• _WHAT IS REQUIRED_:
Make an exact copy of the data below, leaving out every picture.
Start of INPUT FOR THIS TASK
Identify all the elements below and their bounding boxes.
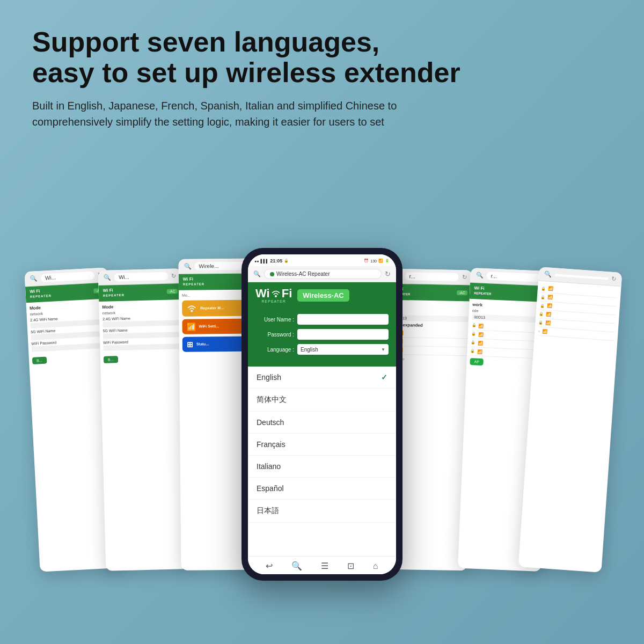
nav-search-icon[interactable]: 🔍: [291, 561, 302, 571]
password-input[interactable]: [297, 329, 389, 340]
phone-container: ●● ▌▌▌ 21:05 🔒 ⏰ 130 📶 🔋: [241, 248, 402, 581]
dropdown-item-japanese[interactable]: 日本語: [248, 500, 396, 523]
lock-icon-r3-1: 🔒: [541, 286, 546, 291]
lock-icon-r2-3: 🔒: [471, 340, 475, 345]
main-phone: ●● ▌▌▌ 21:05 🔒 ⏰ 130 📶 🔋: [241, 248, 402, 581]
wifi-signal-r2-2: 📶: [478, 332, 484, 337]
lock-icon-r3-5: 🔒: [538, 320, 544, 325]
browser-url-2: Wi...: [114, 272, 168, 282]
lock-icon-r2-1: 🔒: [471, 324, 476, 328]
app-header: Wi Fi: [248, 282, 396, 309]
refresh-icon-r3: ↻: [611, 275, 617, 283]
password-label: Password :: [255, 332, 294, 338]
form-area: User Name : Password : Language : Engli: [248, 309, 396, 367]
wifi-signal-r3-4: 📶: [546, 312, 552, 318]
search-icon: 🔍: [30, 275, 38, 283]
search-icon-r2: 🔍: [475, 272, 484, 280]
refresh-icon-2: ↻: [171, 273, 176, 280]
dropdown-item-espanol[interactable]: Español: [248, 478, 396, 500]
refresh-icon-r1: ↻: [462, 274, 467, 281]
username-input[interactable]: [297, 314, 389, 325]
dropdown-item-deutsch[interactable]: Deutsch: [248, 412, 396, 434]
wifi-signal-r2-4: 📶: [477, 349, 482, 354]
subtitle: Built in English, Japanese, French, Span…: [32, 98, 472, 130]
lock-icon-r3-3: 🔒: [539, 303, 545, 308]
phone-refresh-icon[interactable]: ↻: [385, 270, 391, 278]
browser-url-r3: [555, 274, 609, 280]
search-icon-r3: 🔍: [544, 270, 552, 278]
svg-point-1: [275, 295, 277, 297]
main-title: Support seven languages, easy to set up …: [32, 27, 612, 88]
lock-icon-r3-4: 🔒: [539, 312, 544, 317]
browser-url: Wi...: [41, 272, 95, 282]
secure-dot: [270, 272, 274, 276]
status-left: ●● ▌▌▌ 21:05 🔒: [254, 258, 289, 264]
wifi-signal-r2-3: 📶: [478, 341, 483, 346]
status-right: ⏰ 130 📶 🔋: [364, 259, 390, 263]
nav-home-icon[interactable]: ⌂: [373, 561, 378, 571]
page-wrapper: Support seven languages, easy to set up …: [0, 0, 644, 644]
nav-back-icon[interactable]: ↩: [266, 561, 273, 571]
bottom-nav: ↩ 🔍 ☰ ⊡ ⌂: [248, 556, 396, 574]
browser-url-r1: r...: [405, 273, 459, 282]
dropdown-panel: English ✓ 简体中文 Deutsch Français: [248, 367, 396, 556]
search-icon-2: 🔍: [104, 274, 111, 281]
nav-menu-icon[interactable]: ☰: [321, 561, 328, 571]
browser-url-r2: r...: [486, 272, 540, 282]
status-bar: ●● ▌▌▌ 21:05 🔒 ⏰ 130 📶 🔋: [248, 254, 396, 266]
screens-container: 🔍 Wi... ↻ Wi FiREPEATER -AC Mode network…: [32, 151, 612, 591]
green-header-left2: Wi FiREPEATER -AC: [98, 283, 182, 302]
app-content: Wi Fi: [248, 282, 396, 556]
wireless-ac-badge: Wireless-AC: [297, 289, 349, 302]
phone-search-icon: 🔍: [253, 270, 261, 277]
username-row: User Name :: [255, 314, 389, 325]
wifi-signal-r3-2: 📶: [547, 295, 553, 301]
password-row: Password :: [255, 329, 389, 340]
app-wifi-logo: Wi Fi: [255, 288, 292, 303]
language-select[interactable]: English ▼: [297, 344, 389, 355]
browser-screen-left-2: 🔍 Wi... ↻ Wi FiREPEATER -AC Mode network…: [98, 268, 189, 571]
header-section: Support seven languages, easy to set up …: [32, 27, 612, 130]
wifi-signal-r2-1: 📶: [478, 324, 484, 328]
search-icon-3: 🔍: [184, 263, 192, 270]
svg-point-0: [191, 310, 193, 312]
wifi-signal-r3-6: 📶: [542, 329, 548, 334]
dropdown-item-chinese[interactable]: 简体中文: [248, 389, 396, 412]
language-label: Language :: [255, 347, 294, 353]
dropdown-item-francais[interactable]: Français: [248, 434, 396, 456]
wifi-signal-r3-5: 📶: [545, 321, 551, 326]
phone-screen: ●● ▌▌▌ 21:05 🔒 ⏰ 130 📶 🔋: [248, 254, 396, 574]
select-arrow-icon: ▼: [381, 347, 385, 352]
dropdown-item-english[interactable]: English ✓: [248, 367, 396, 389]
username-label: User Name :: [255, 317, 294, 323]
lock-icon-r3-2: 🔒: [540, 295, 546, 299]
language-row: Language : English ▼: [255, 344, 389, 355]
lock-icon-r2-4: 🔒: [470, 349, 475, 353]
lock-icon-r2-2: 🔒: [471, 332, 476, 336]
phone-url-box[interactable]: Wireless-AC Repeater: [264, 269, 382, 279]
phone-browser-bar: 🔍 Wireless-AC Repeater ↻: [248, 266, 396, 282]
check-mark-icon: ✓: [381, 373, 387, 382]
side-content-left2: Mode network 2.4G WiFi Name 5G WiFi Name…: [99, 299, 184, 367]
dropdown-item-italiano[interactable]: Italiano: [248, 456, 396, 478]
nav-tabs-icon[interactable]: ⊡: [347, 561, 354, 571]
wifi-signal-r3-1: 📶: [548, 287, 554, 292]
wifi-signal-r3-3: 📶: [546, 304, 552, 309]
End of INPUT FOR THIS TASK
• _ANSWER AREA_:
Identify all the elements below and their bounding boxes.
nav-search-icon[interactable]: 🔍: [291, 561, 302, 571]
password-input[interactable]: [297, 329, 389, 340]
phone-container: ●● ▌▌▌ 21:05 🔒 ⏰ 130 📶 🔋: [241, 248, 402, 581]
dropdown-item-japanese[interactable]: 日本語: [248, 500, 396, 523]
lock-icon-r3-1: 🔒: [541, 286, 546, 291]
lock-icon-r2-3: 🔒: [471, 340, 475, 345]
main-phone: ●● ▌▌▌ 21:05 🔒 ⏰ 130 📶 🔋: [241, 248, 402, 581]
wifi-signal-r2-2: 📶: [478, 332, 484, 337]
lock-icon-r3-5: 🔒: [538, 320, 544, 325]
browser-url-2: Wi...: [114, 272, 168, 282]
lock-icon-r2-1: 🔒: [471, 324, 476, 328]
app-header: Wi Fi: [248, 282, 396, 309]
refresh-icon-r3: ↻: [611, 275, 617, 283]
password-label: Password :: [255, 332, 294, 338]
form-area: User Name : Password : Language : Engli: [248, 309, 396, 367]
wifi-signal-r3-4: 📶: [546, 312, 552, 318]
search-icon: 🔍: [30, 275, 38, 283]
search-icon-r2: 🔍: [475, 272, 484, 280]
refresh-icon-2: ↻: [171, 273, 176, 280]
dropdown-item-espanol[interactable]: Español: [248, 478, 396, 500]
refresh-icon-r1: ↻: [462, 274, 467, 281]
username-input[interactable]: [297, 314, 389, 325]
dropdown-item-deutsch[interactable]: Deutsch: [248, 412, 396, 434]
wifi-signal-r2-4: 📶: [477, 349, 482, 354]
subtitle: Built in English, Japanese, French, Span…: [32, 98, 472, 130]
lock-icon-r3-3: 🔒: [539, 303, 545, 308]
phone-refresh-icon[interactable]: ↻: [385, 270, 391, 278]
browser-url-r3: [555, 274, 609, 280]
search-icon-r3: 🔍: [544, 270, 552, 278]
svg-point-1: [275, 295, 277, 297]
main-title: Support seven languages, easy to set up …: [32, 27, 612, 88]
lock-icon-r3-4: 🔒: [539, 312, 544, 317]
browser-url: Wi...: [41, 272, 95, 282]
secure-dot: [270, 272, 274, 276]
status-left: ●● ▌▌▌ 21:05 🔒: [254, 258, 289, 264]
wifi-signal-r2-3: 📶: [478, 341, 483, 346]
status-right: ⏰ 130 📶 🔋: [364, 259, 390, 263]
nav-home-icon[interactable]: ⌂: [373, 561, 378, 571]
page-wrapper: Support seven languages, easy to set up …: [0, 0, 644, 644]
nav-back-icon[interactable]: ↩: [266, 561, 273, 571]
bottom-nav: ↩ 🔍 ☰ ⊡ ⌂: [248, 556, 396, 574]
browser-url-r1: r...: [405, 273, 459, 282]
dropdown-panel: English ✓ 简体中文 Deutsch Français: [248, 367, 396, 556]
search-icon-2: 🔍: [104, 274, 111, 281]
nav-menu-icon[interactable]: ☰: [321, 561, 328, 571]
browser-url-r2: r...: [486, 272, 540, 282]
status-bar: ●● ▌▌▌ 21:05 🔒 ⏰ 130 📶 🔋: [248, 254, 396, 266]
screens-container: 🔍 Wi... ↻ Wi FiREPEATER -AC Mode network…: [32, 151, 612, 591]
green-header-left2: Wi FiREPEATER -AC: [98, 283, 182, 302]
app-content: Wi Fi: [248, 282, 396, 556]
wireless-ac-badge: Wireless-AC: [297, 289, 349, 302]
phone-search-icon: 🔍: [253, 270, 261, 277]
username-row: User Name :: [255, 314, 389, 325]
wifi-signal-r3-2: 📶: [547, 295, 553, 301]
password-row: Password :: [255, 329, 389, 340]
app-wifi-logo: Wi Fi: [255, 288, 292, 303]
language-select[interactable]: English ▼: [297, 344, 389, 355]
browser-screen-left-2: 🔍 Wi... ↻ Wi FiREPEATER -AC Mode network…: [98, 268, 189, 571]
header-section: Support seven languages, easy to set up …: [32, 27, 612, 130]
wifi-signal-r2-1: 📶: [478, 324, 484, 328]
search-icon-3: 🔍: [184, 263, 192, 270]
svg-point-0: [191, 310, 193, 312]
wifi-signal-r3-6: 📶: [542, 329, 548, 334]
dropdown-item-chinese[interactable]: 简体中文: [248, 389, 396, 412]
language-label: Language :: [255, 347, 294, 353]
dropdown-item-francais[interactable]: Français: [248, 434, 396, 456]
wifi-signal-r3-5: 📶: [545, 321, 551, 326]
phone-screen: ●● ▌▌▌ 21:05 🔒 ⏰ 130 📶 🔋: [248, 254, 396, 574]
select-arrow-icon: ▼: [381, 347, 385, 352]
dropdown-item-english[interactable]: English ✓: [248, 367, 396, 389]
username-label: User Name :: [255, 317, 294, 323]
lock-icon-r3-2: 🔒: [540, 295, 546, 299]
language-row: Language : English ▼: [255, 344, 389, 355]
lock-icon-r2-4: 🔒: [470, 349, 475, 353]
lock-icon-r2-2: 🔒: [471, 332, 476, 336]
phone-url-box[interactable]: Wireless-AC Repeater: [264, 269, 382, 279]
phone-browser-bar: 🔍 Wireless-AC Repeater ↻: [248, 266, 396, 282]
check-mark-icon: ✓: [381, 373, 387, 382]
side-content-left2: Mode network 2.4G WiFi Name 5G WiFi Name…: [99, 299, 184, 367]
dropdown-item-italiano[interactable]: Italiano: [248, 456, 396, 478]
nav-tabs-icon[interactable]: ⊡: [347, 561, 354, 571]
wifi-signal-r3-1: 📶: [548, 287, 554, 292]
wifi-signal-r3-3: 📶: [546, 304, 552, 309]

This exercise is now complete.